Should every YouTube video become a blog post?
No. Long-form videos with a clear decision, tutorial, opinion, or framework deserve posts. Shorts are usually better as idea seeds unless they answer one valuable question cleanly.
Should the blog post copy the transcript?
No. The transcript is raw material. The post should be structured around the reader's question, then use the transcript as proof and source material.
Where do Reddit questions fit in?
They belong near the bottom as market-intel FAQs. The question wording can come from Reddit, but the answer should come from Florian's point of view and the article thesis.
How should I apply this if I run an AI agency?
Treat the post as a decision note about How to Build a Local Event List for AI Agency Outreach (Without Manual Research). Pull out the buyer problem, the offer implication, and the next action you can test this week.
What is the first practical step after reading this?
Write down the one workflow, outreach move, or client-facing explanation this article changes. Then test that one thing before turning it into a larger system.
How do I know whether this advice applies to my niche?
Check whether your buyers have the same underlying constraint. The tool names can change, but the useful pattern is usually the bottleneck, the buyer question, and the proof needed to move forward.
What should I avoid copying blindly?
Do not copy the surface tactic without the context. Copy the reasoning: why the move works, who it is for, and what evidence would make it credible to your buyer.

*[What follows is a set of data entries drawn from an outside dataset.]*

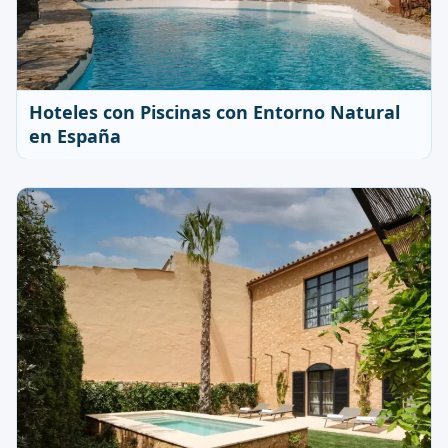
Hoteles con Piscinas con Entorno Natural
en España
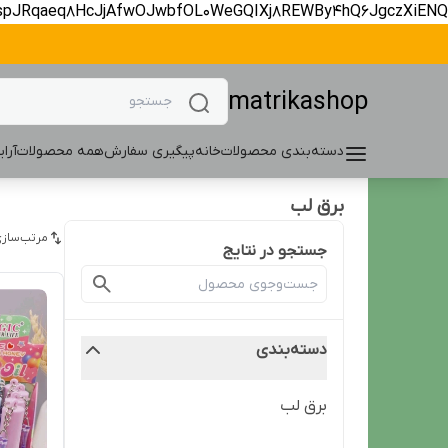
spJRqaeq8HcJjAfwOJwbfOL0WeGQIXj8REWBy4hQ6JgczXiENQ
matrikashop
دسته‌بندی محصولات
خانه
پیگیری سفارش
همه محصولات
آرا
برق لب
مرتب‌سازی
جستجو در نتایج
دسته‌بندی
برق لب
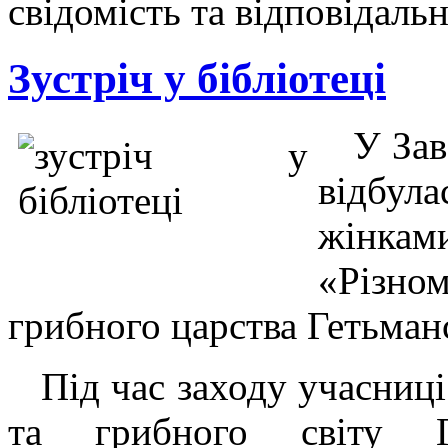
свідомість та відповідальн
Зустріч у бібліотеці
У Заво
відбул
жінка
«Різно
грибного царства Гетьма
Під час заходу учасниці 
та грибного світу Ге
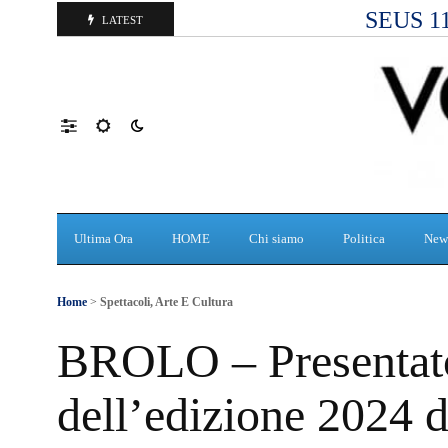
SEUS 118
LATEST
Ultima Ora
HOME
Chi siamo
Politica
New
Home
>
Spettacoli, Arte E Cultura
BROLO – Presentato
dell’edizione 2024 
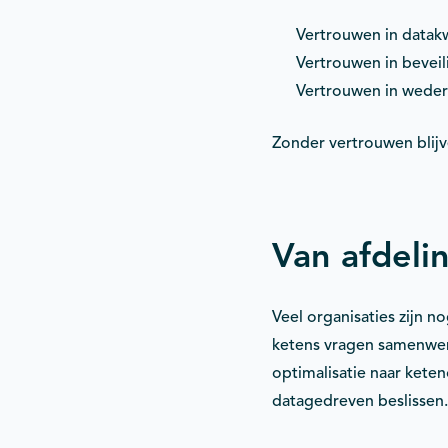
Vertrouwen in datakw
Vertrouwen in beveil
Vertrouwen in weder
Zonder vertrouwen blijve
Van afdeli
Veel organisaties zijn 
ketens vragen samenwerk
optimalisatie naar keten
datagedreven beslissen. 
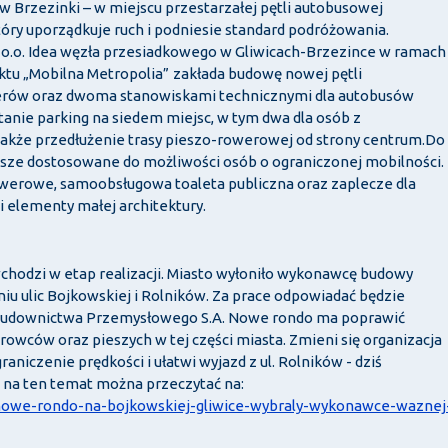
 Brzezinki – w miejscu przestarzałej pętli autobusowej
ry uporządkuje ruch i podniesie standard podróżowania.
 o.o. Idea węzła przesiadkowego w Gliwicach-Brzezince w ramach
tu „Mobilna Metropolia”
zakłada budowę nowej pętli
erów oraz dwoma stanowiskami technicznymi dla autobusów
tanie parking na siedem miejsc, w tym dwa dla osób z
akże przedłużenie trasy pieszo-rowerowej od strony centrum.Do
sze dostosowane do możliwości osób o ograniczonej mobilności.
owerowe, samoobsługowa toaleta publiczna oraz zaplecze dla
i elementy małej architektury.
chodzi w etap realizacji. Miasto wyłoniło wykonawcę budowy
 ulic Bojkowskiej i Rolników. Za prace odpowiadać będzie
 Budownictwa Przemysłowego S.A. Nowe rondo ma poprawić
owców oraz pieszych w tej części miasta. Zmieni się organizacja
aniczenie prędkości i ułatwi wyjazd z ul. Rolników - dziś
 na ten temat można przeczytać na:
ja/nowe-rondo-na-bojkowskiej-gliwice-wybraly-wykonawce-waznej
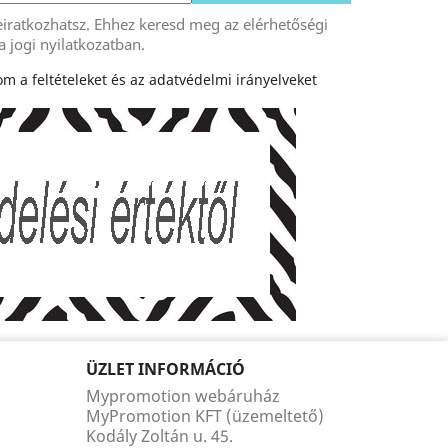
eiratkozhatsz. Ehhez keresd meg az elérhetőségi
a jogi nyilatkozatban.
m a feltételeket és az adatvédelmi irányelveket
ÜZLET INFORMÁCIÓ
Mypromotion webáruház
MyPromotion KFT (üzemeltető)
Kodály Zoltán u. 45.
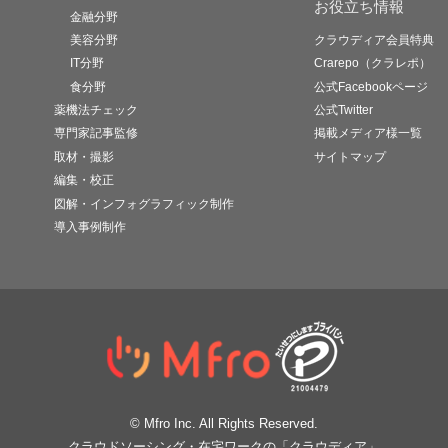
お役立ち情報
金融分野
美容分野
クラウディア会員特典
IT分野
Crarepo（クラレポ）
食分野
公式Facebookページ
薬機法チェック
公式Twitter
専門家記事監修
掲載メディア様一覧
取材・撮影
サイトマップ
編集・校正
図解・インフォグラフィック制作
導入事例制作
© Mfro Inc. All Rights Reserved.
クラウドソーシング・在宅ワークの「クラウディア」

How does this help with AEO or AI search?
It turns the video into structured, answer-first HTML with visible FAQs. That gives search engines and AI systems clearer passages to cite than an unstructured transcript alone.
Should I publish this as one article or split it into multiple posts?
If the article answers one search intent, keep it together. If the transcript contains several unrelated buyer questions, split them into separate posts so each URL has a clear purpose.